Note: File three copies of this Form, one of which must be manually signed. If space is insufficient, see Instruction 6 for procedure.
Persons who respond to the collection of information contained in this form are not required to respond unless the form displays a currently valid OMB Number.

FAQ

What insider transaction did Energy Fuels (UUUU) disclose for Bruce D. Hansen?

Energy Fuels director Bruce D. Hansen reported receiving 8,188 restricted stock units on January 27, 2026. These units were granted at no cash cost per share as part of his director compensation and increase his reported beneficial ownership in the company.

How many Energy Fuels shares does Bruce D. Hansen own after this Form 4?

After the reported grant, Bruce D. Hansen beneficially owns 309,844 common shares of Energy Fuels Inc. The filing shows these shares as held directly, reflecting his updated ownership position following the restricted stock unit award on January 27, 2026.

What was the size of Bruce D. Hansen’s restricted stock unit grant at Energy Fuels?

Bruce D. Hansen received 8,188 restricted stock units from Energy Fuels Inc. The grant is recorded as an acquisition of common share–linked units at a price of $0 per unit, consistent with stock-based compensation for his role as a director.

How do Bruce D. Hansen’s Energy Fuels restricted stock units vest?

The 8,188 restricted stock units vest in three stages: 50% on January 27, 2027, 25% on January 27, 2028, and 25% on January 27, 2029. This multi-year schedule encourages long-term alignment between the director and Energy Fuels shareholders.

Is Bruce D. Hansen a director or officer of Energy Fuels in this Form 4?

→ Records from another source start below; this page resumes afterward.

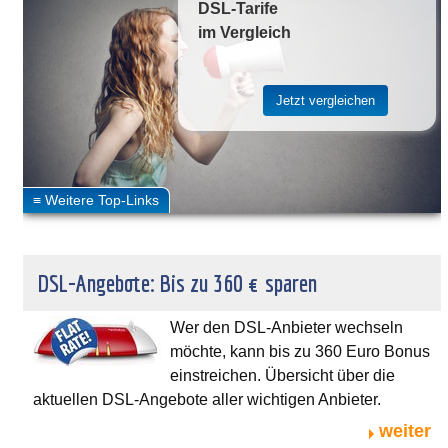
DSL-Tarife
im Vergleich
DSL-Angebote: Bis zu 360 € sparen
Wer den DSL-Anbieter wechseln
möchte, kann bis zu 360 Euro Bonus
einstreichen. Übersicht über die
aktuellen DSL-Angebote aller wichtigen Anbieter.
weiter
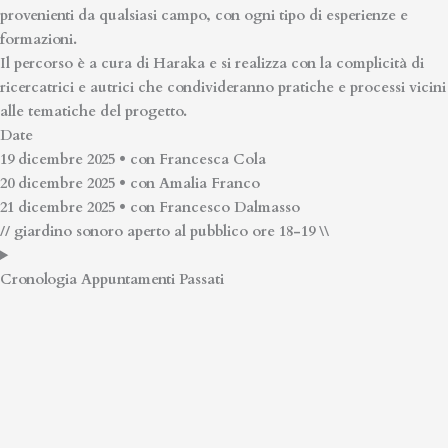
provenienti da qualsiasi campo, con ogni tipo di esperienze e
formazioni.
Il percorso è a cura di Haraka e si realizza con la
complicità di
ricercatrici e autrici
che condivideranno pratiche e processi vicini
alle tematiche del progetto.
Date
19 dicembre 2025 • con
Francesca Cola
20 dicembre 2025 • con
Amalia Franco
21 dicembre 2025 • con
Francesco Dalmasso
// giardino sonoro
aperto al pubblico
ore 18-19
\\
Cronologia Appuntamenti Passati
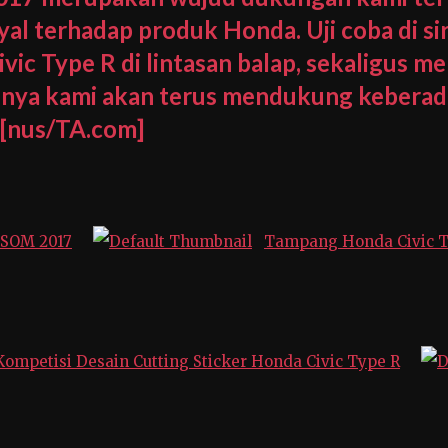
al terhadap produk Honda. Uji coba di sirk
c Type R di lintasan balap, sekaligus 
nnya kami akan terus mendukung keberad
 [nus/TA.com]
SSOM 2017
Tampang Honda Civic T
ompetisi Desain Cutting Sticker Honda Civic Type R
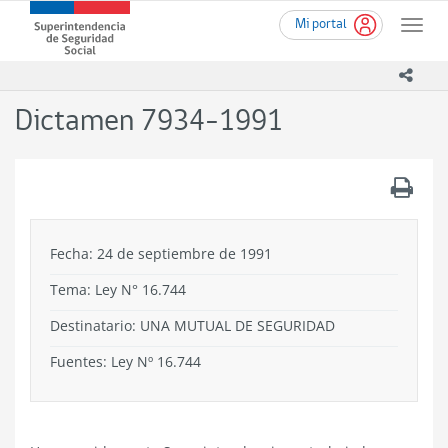
Ir
Superintendencia
Mi portal
al
Toggle
de
contenido
naviga
Seguridad
principal
icono
Social
(SUSESO)
Dictamen 7934-1991
-
Gobierno
de
.
Chile
Fecha: 24 de septiembre de 1991
Tema:
Ley N° 16.744
Destinatario: UNA MUTUAL DE SEGURIDAD
Fuentes: Ley Nº 16.744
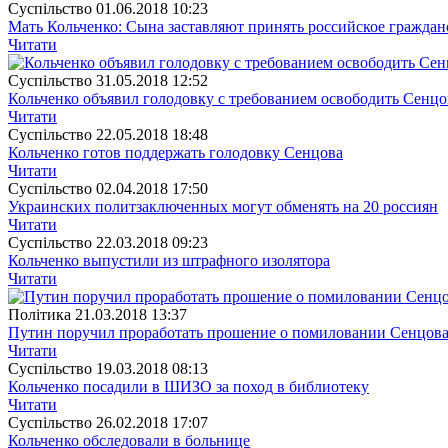
Суспiльство
01.06.2018 10:23
Мать Кольченко: Сына заставляют принять российское граждан
Читати
Суспiльство
31.05.2018 12:52
Кольченко объявил голодовку с требованием освободить Сенцо
Читати
Суспiльство
22.05.2018 18:48
Кольченко готов поддержать голодовку Сенцова
Читати
Суспiльство
02.04.2018 17:50
Украинских политзаключенных могут обменять на 20 россиян
Читати
Суспiльство
22.03.2018 09:23
Кольченко выпустили из штрафного изолятора
Читати
Полiтика
21.03.2018 13:37
Путин поручил проработать прошение о помиловании Сенцова
Читати
Суспiльство
19.03.2018 08:13
Кольченко посадили в ШИЗО за поход в библиотеку
Читати
Суспiльство
26.02.2018 17:07
Кольченко обследовали в больнице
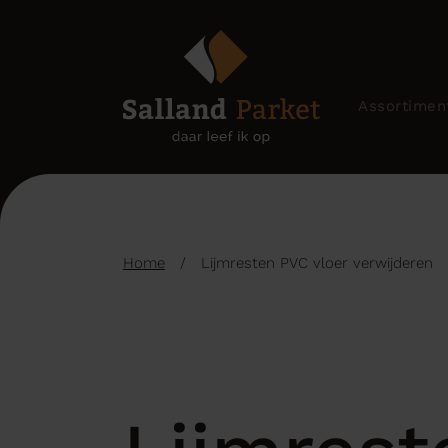
Assortimen
Home
/
Lijmresten PVC vloer verwijderen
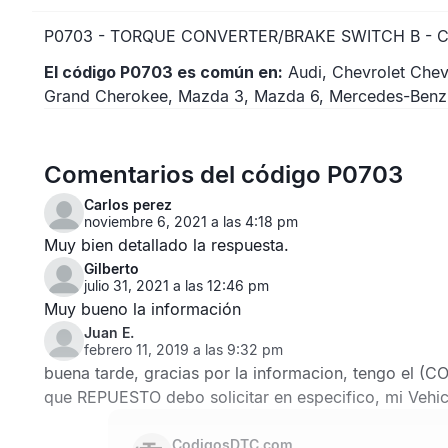
P0703 - TORQUE CONVERTER/BRAKE SWITCH B - 
El código P0703 es común en:
Audi, Chevrolet Chev
Grand Cherokee, Mazda 3, Mazda 6, Mercedes-Benz, 
Comentarios del código P0703
Carlos perez
noviembre 6, 2021 a las 4:18 pm
Muy bien detallado la respuesta.
Gilberto
julio 31, 2021 a las 12:46 pm
Muy bueno la información
Juan E.
febrero 11, 2019 a las 9:32 pm
buena tarde, gracias por la informacion, tengo el (C
que REPUESTO debo solicitar en especifico, mi Vehic
CodigosDTC.com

The filing identifies Bruce D. Hansen as a director of Energy Fuels Inc. He is not listed as an officer or 10% owner in this report, and the Form 4 is filed for him as a single reporting person under the company’s insider reporting requirements.

Was there any cash paid for the Energy Fuels shares reported in this Form 4?

No cash changed hands for this transaction. The Form 4 shows the 8,188 common share–linked units with a transaction price of $0 per share, indicating they were granted as restricted stock units rather than purchased on the open market.